L’orchestre des trois lieux, dirigé par KOCH, SCHÜTZ et SARTORIUS au lieu de Studer. Trois musiciens qui jouent simultanément sur les trois scènes du Kilbi. Au milieu du terrain, vous entendez tout en même temps. C’est le mouvement qui fait le mixage. Un spectacle avec des tentacules de sons et de tambours. L’architecte de cette performance, c’est ZITZ.

On ne la capte pas. L’interprète, artiste, musicienne RENÉE VAN TRIER disparaît dans son propre univers, dans un monde de contes féeriques, et elle nous attirera tous, peut-être même sous l’eau du lac.

Personne n’est autorisé à tout. Tout peut plaire, mais pas à tout le monde. TOMBERLIN se présente comme une invitation sonore, un secret entre la pop et beaucoup de choses urgentes. C’est une tornade.

Mettez-moi sur un piédestal et je vous décevrai, chante COURTNEY BARNETT. Et elle a grandi depuis. Guitariste passionnée, rusée et gauchère, c’est une interprète vraiment formidable et naturelle. Dans ses chansons monotones à la Velvet Underground et ses riffs forts et têtus, on se perd complètement et on oublie tout.

Beaucoup de choses ont déjà été écrites et discutées à propos de SONS OF KEMET de Londres. No wave, fake jazz ou postpunk ? Notre compréhension de cette musique se limite au fait que nous la vivons avec joie et, par conséquent, que nous dansons et nous nous réjouissons. Que nous sommes aussi libres que cette musique avec toutes ses influences de la bass culture. Le saxophoniste fondateur du groupe, SHABAKA HUTCHINGS, est une figure centrale de la scène londonienne et de cette édition du Kilbi. Dans l’après-midi, il joue déjà avec THE COMET IS COMING.
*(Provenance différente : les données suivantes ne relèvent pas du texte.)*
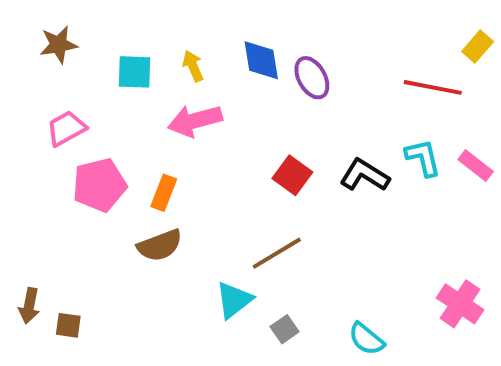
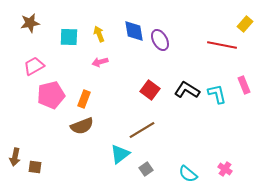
pink arrow: (195, 121) -> (100, 62), size x0.6
cyan L-shape: (423, 158) -> (217, 94), moved
pink rectangle: (476, 165) -> (244, 85), turned 30
pink cross: (460, 304) -> (225, 169), moved, size x0.6

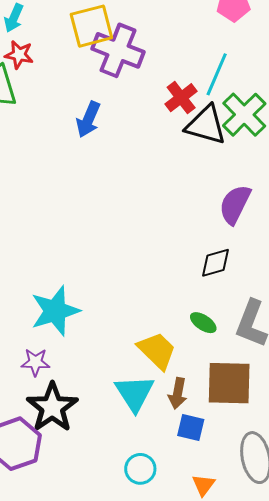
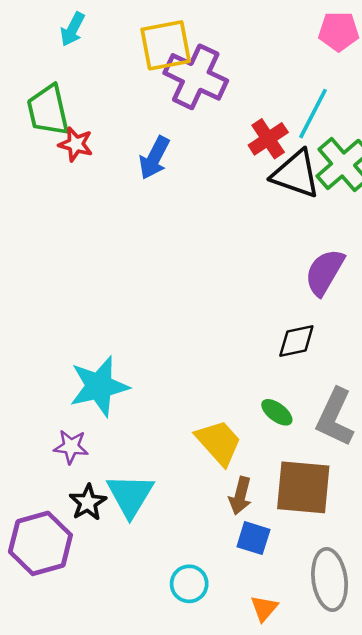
red star: (19, 55) -> (76, 144), moved
cyan triangle: (135, 393) -> (130, 495), moved
black star: (52, 407) -> (88, 502), size x0.6

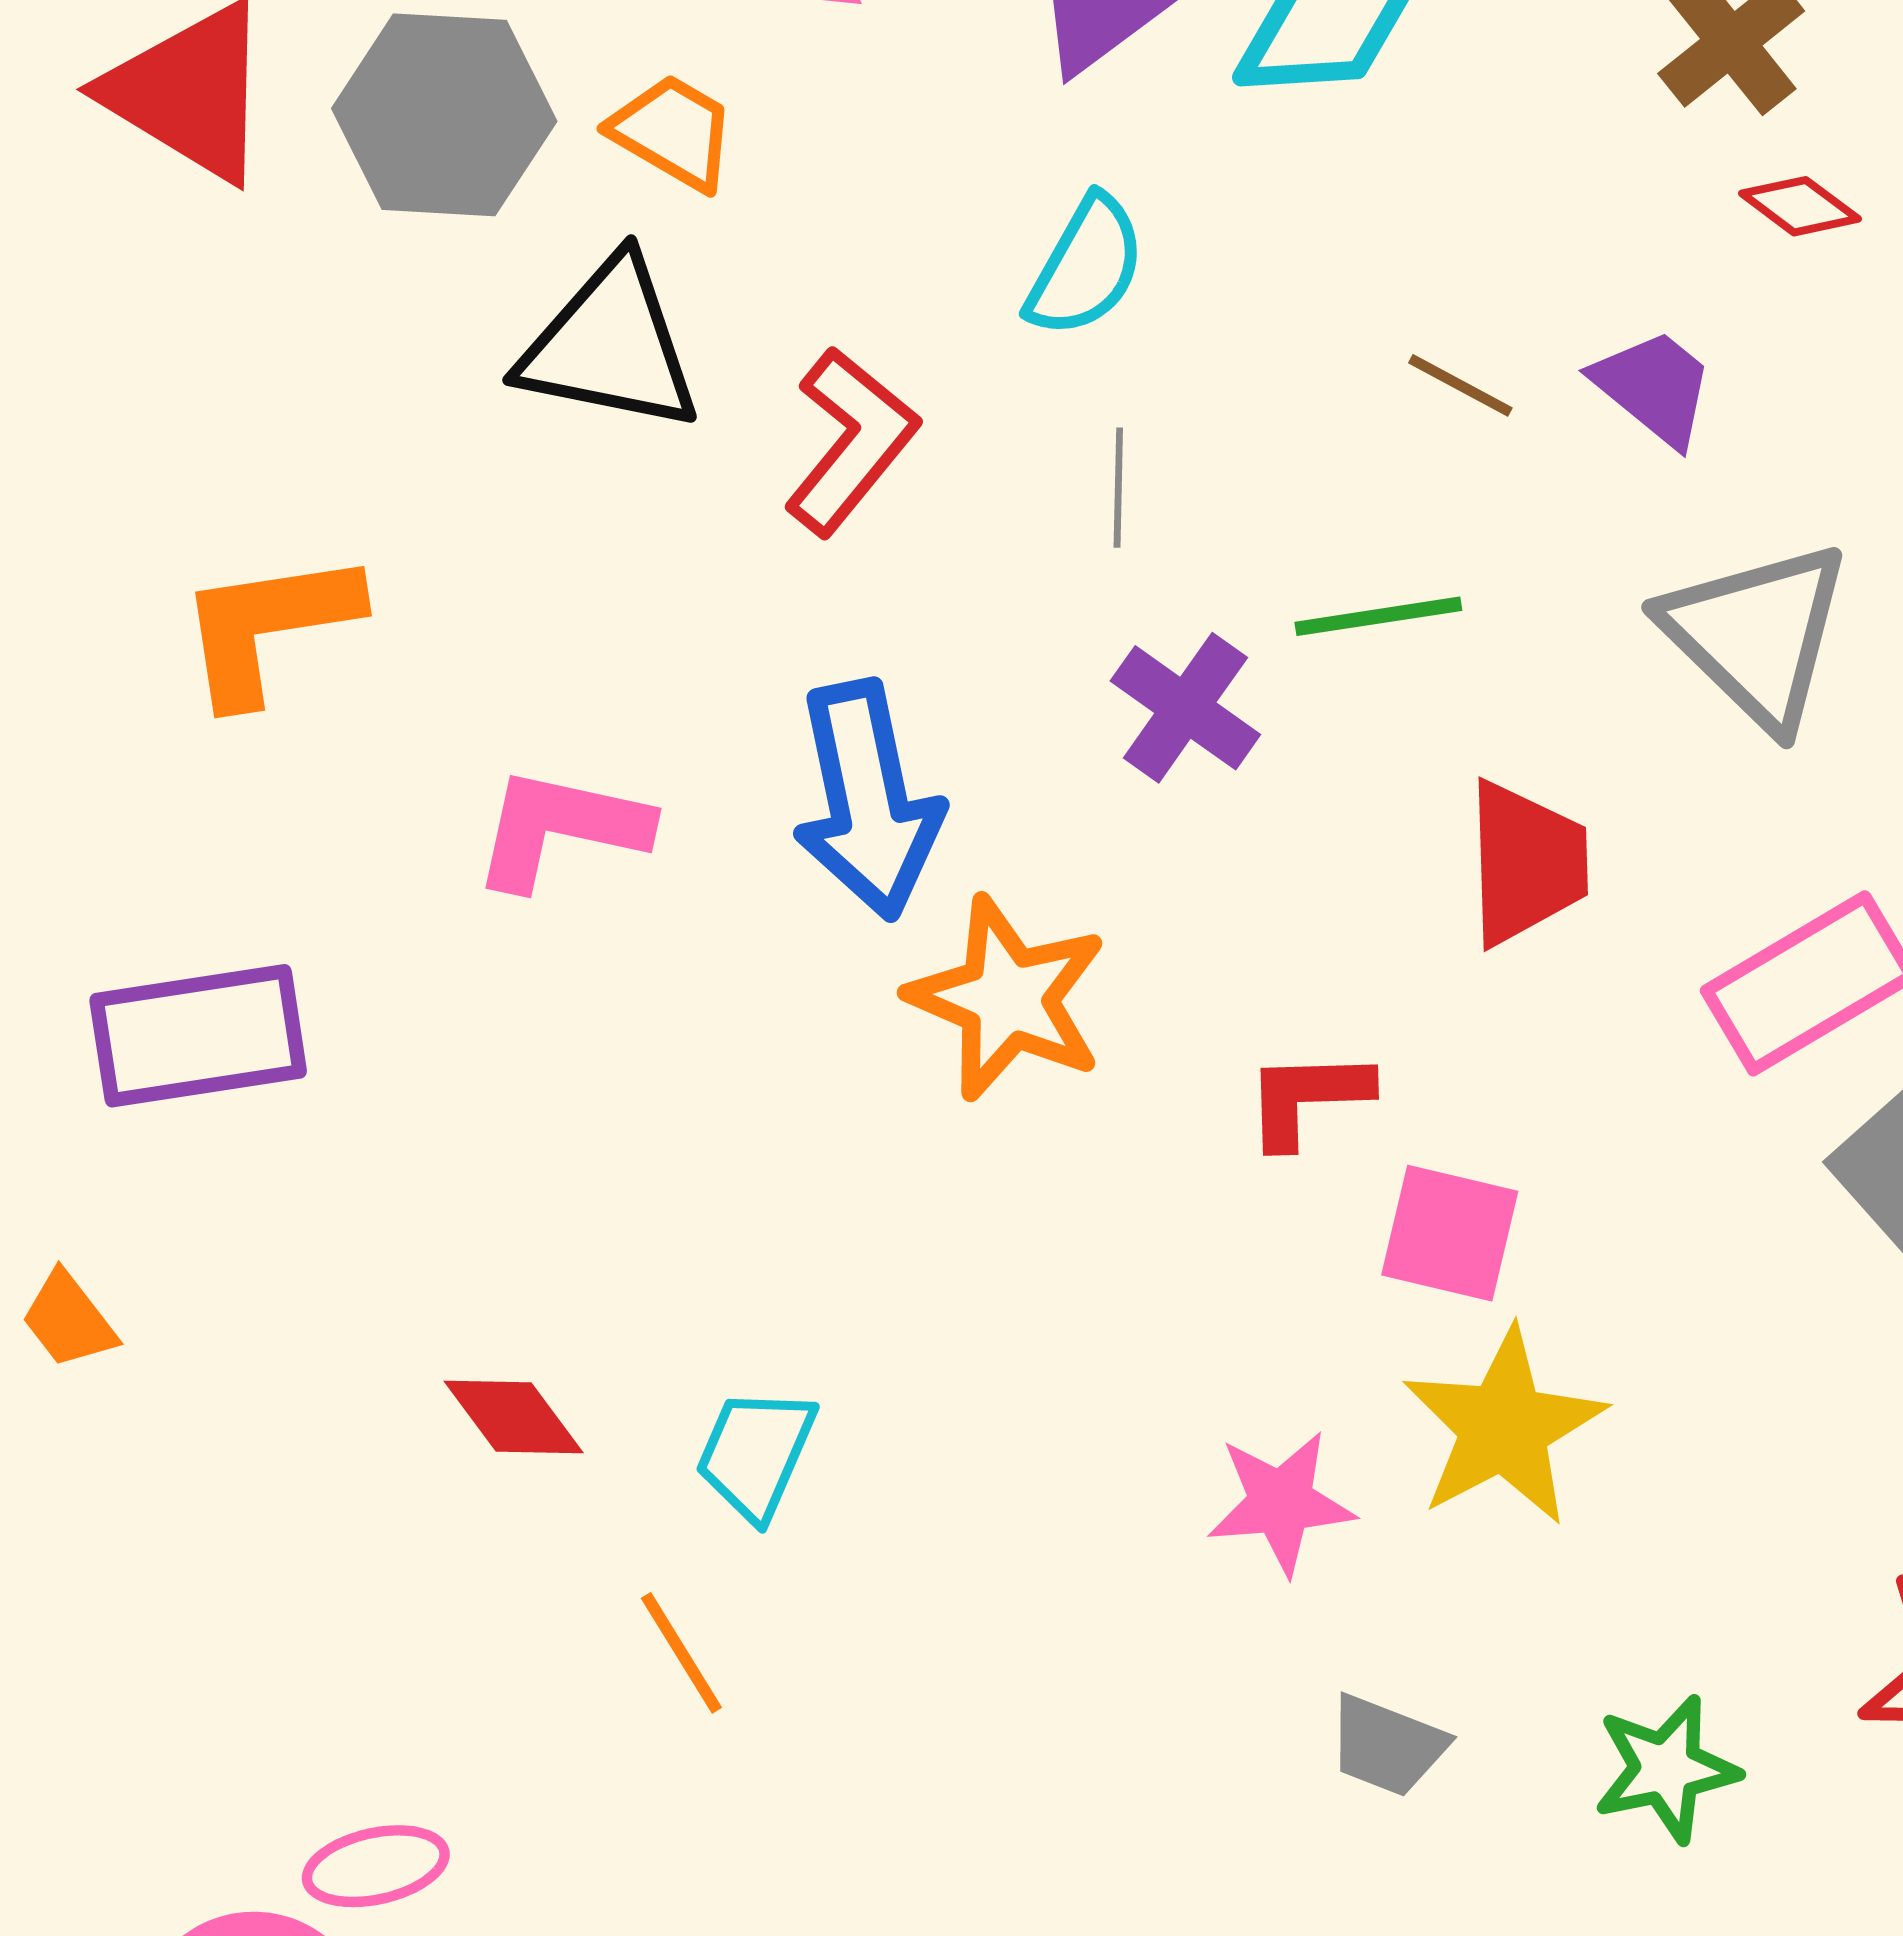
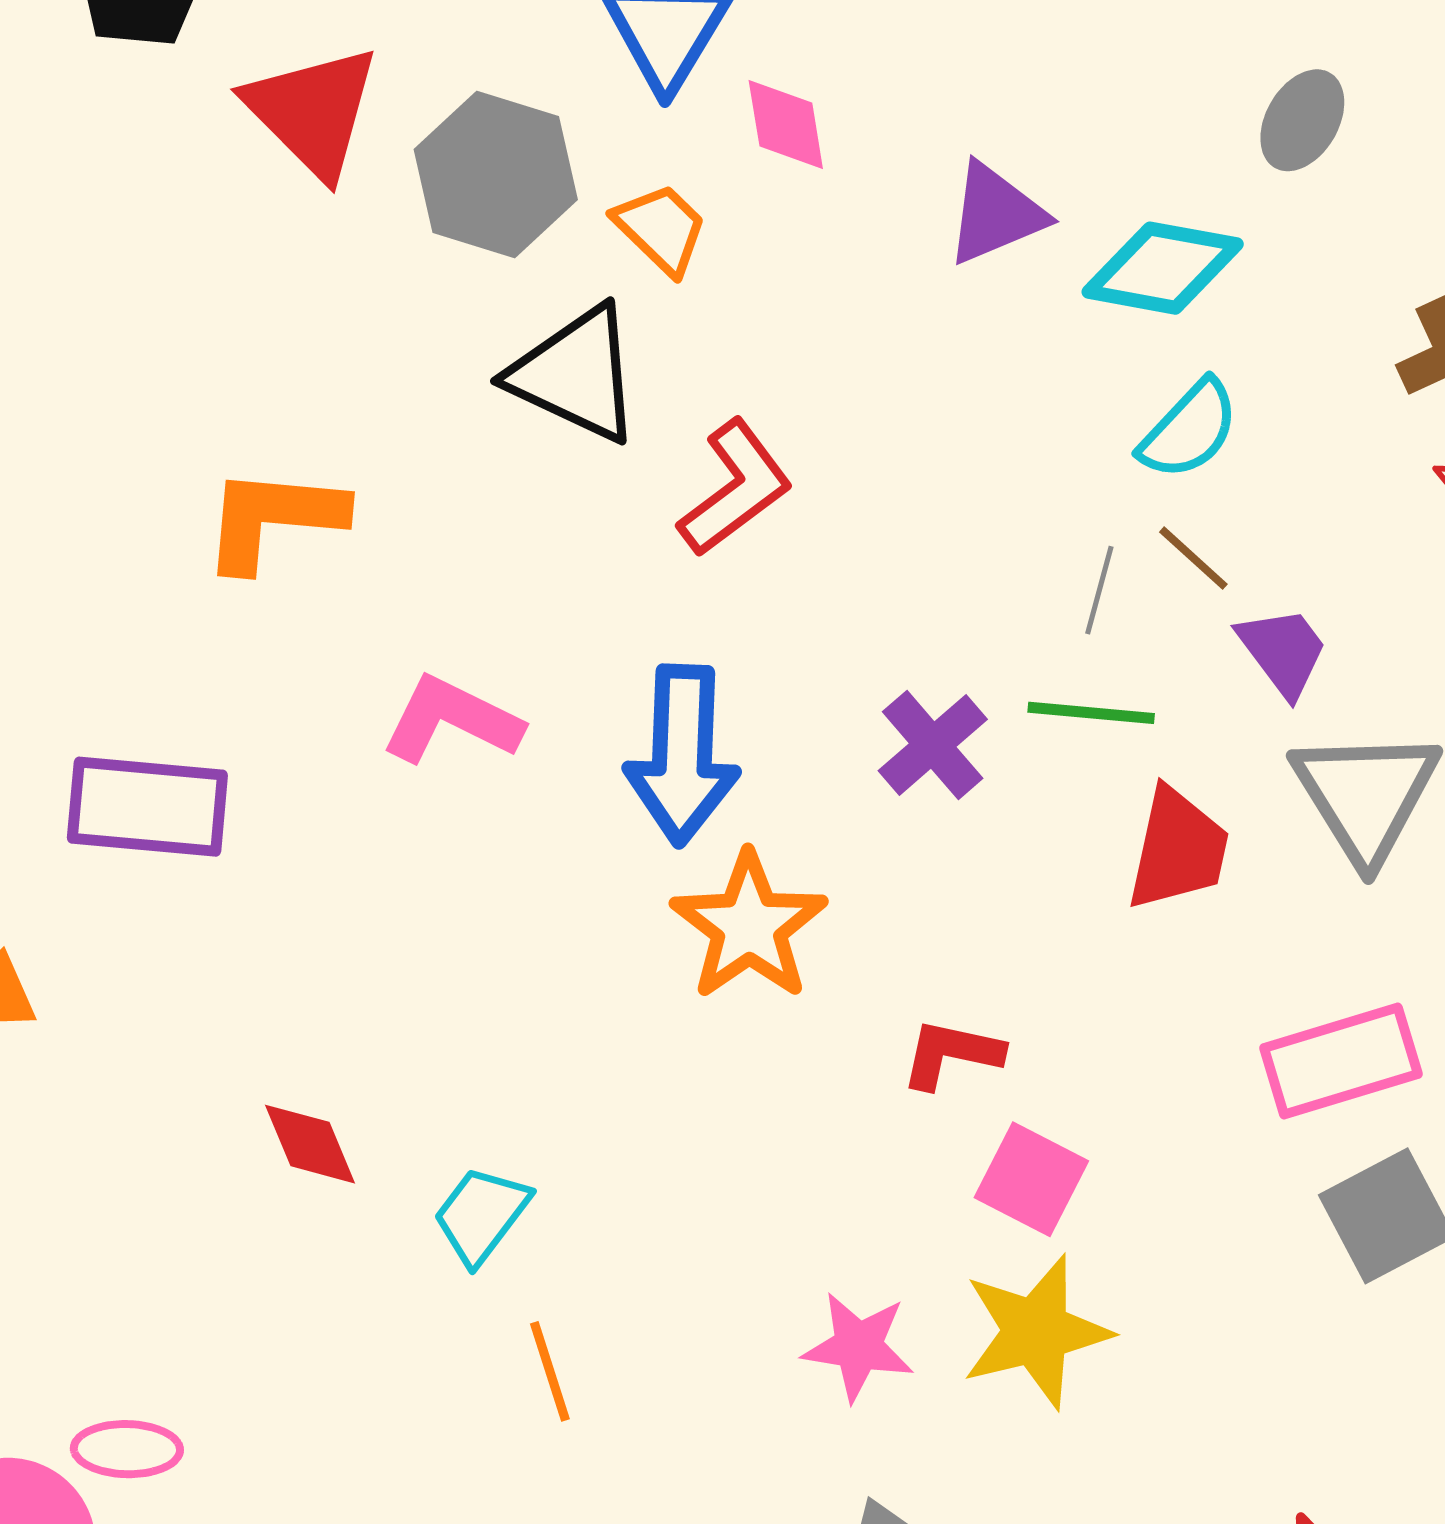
cyan semicircle: (1086, 267) -> (1189, 430), moved
purple trapezoid: (1654, 387) -> (1283, 651), moved
gray line: (1118, 488) -> (1099, 590), moved
red trapezoid: (1526, 863) -> (1178, 849), moved
orange line: (681, 1653) -> (550, 1371), moved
Sud-coréenne à New York, ou l’inverse, elle chante en coréen. On soupçonne un secret, et sa musique nous donne raison. À la fin, YAEJI pourrait devenir quelque chose comme se perdre et redevenir amoureux. Quelque part entre techno et house, toujours dans l’underground. Et sa musique, elle plaît tellement ! Vous pouvez la garder, comme une étoile.

CHE!

Nous sautons à la corde et nous écoutons FREDERIK. Après le concert, il y aura un pique-nique. Car c’est amusant de faire autrement. Son concert: sombre, feuilleté, novateur et planant.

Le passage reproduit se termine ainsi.